──────── INFORMATION GIVEN
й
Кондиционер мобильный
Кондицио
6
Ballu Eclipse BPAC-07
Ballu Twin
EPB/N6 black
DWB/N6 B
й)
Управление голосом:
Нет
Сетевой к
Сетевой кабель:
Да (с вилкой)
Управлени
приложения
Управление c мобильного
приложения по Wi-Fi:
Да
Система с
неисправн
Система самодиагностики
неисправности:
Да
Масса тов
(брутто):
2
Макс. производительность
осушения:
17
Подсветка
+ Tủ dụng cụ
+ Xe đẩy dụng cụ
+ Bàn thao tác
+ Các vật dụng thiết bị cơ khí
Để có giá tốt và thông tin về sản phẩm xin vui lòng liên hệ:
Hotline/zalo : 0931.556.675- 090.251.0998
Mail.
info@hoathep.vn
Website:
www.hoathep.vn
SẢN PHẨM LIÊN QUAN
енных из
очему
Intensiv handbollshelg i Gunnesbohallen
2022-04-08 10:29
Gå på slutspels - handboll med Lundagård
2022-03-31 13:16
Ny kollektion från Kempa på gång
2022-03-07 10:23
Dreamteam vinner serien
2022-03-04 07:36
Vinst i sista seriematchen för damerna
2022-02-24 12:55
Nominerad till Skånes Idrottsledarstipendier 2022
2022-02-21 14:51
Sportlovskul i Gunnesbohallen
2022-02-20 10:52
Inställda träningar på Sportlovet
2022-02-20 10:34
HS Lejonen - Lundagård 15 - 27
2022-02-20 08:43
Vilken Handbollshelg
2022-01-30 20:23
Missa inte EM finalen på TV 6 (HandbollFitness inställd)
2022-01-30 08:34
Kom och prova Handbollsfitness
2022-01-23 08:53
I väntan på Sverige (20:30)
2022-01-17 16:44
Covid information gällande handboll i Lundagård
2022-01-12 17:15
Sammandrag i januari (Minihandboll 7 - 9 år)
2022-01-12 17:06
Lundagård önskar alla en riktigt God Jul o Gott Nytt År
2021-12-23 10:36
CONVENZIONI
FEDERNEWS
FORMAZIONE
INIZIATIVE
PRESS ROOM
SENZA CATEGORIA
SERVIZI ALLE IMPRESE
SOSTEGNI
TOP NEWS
────────────────
──────── INFORMATION GIVEN
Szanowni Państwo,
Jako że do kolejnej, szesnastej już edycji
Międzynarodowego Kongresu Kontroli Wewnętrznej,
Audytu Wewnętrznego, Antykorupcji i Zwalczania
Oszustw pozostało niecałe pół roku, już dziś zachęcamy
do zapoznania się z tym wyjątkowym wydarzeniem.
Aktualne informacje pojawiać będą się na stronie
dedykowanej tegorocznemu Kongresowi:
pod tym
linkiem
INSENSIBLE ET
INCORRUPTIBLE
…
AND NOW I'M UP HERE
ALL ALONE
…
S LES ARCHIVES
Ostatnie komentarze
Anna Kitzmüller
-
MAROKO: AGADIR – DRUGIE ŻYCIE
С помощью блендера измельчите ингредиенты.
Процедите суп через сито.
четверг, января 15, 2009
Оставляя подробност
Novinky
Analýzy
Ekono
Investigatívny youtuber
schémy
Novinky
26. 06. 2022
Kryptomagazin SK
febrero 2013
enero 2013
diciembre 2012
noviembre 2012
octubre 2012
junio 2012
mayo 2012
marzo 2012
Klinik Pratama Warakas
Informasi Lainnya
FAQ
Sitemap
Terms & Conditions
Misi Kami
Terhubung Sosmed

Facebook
────────────────
──────── INFORMATION GIVEN
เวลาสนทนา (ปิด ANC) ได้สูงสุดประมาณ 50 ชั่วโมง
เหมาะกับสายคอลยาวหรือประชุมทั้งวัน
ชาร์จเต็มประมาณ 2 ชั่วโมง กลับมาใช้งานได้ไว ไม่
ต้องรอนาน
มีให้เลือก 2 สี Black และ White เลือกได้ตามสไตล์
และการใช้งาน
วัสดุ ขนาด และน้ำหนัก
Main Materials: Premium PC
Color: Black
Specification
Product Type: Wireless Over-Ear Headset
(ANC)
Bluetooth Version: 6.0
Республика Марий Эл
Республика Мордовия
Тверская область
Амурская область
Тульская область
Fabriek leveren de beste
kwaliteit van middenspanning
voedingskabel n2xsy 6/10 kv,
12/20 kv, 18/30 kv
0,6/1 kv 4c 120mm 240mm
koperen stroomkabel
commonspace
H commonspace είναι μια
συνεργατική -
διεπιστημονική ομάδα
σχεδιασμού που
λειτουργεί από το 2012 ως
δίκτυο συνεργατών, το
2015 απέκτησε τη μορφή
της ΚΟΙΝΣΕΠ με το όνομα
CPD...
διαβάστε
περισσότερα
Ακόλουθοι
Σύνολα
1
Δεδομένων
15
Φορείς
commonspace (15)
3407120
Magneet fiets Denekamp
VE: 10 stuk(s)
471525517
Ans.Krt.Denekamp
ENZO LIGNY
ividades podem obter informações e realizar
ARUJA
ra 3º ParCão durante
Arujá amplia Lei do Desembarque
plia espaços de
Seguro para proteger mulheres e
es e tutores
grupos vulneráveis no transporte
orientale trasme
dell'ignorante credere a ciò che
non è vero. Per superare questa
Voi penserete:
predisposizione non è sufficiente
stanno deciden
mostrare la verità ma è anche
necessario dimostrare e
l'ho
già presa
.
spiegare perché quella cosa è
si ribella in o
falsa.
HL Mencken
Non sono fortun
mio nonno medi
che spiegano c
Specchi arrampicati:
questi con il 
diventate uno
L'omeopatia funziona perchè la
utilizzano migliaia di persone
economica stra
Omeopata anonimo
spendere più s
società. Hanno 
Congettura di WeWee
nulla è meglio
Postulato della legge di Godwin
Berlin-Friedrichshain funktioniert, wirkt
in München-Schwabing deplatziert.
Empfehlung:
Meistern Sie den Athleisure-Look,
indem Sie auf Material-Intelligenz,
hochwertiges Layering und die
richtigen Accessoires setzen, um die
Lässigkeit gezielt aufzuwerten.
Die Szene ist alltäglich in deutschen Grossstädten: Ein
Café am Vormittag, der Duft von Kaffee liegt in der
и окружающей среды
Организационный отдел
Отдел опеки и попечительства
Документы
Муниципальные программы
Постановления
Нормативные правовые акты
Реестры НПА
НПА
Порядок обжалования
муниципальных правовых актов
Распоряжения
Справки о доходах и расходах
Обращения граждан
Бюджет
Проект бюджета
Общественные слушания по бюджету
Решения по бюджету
────────────────
§ **TASK DETAILS**:
The lines above, starting at the one with "Реестры НПА" and ending at the one with "Решения по бюджету", are the only ones to return, exactly as written.

§ **TASK ANSWER**:
Реестры НПА
НПА
Порядок обжалования
муниципальных правовых актов
Распоряжения
Справки о доходах и расходах
Обращения граждан
Бюджет
Проект бюджета
Общественные слушания по бюджету
Решения по бюджету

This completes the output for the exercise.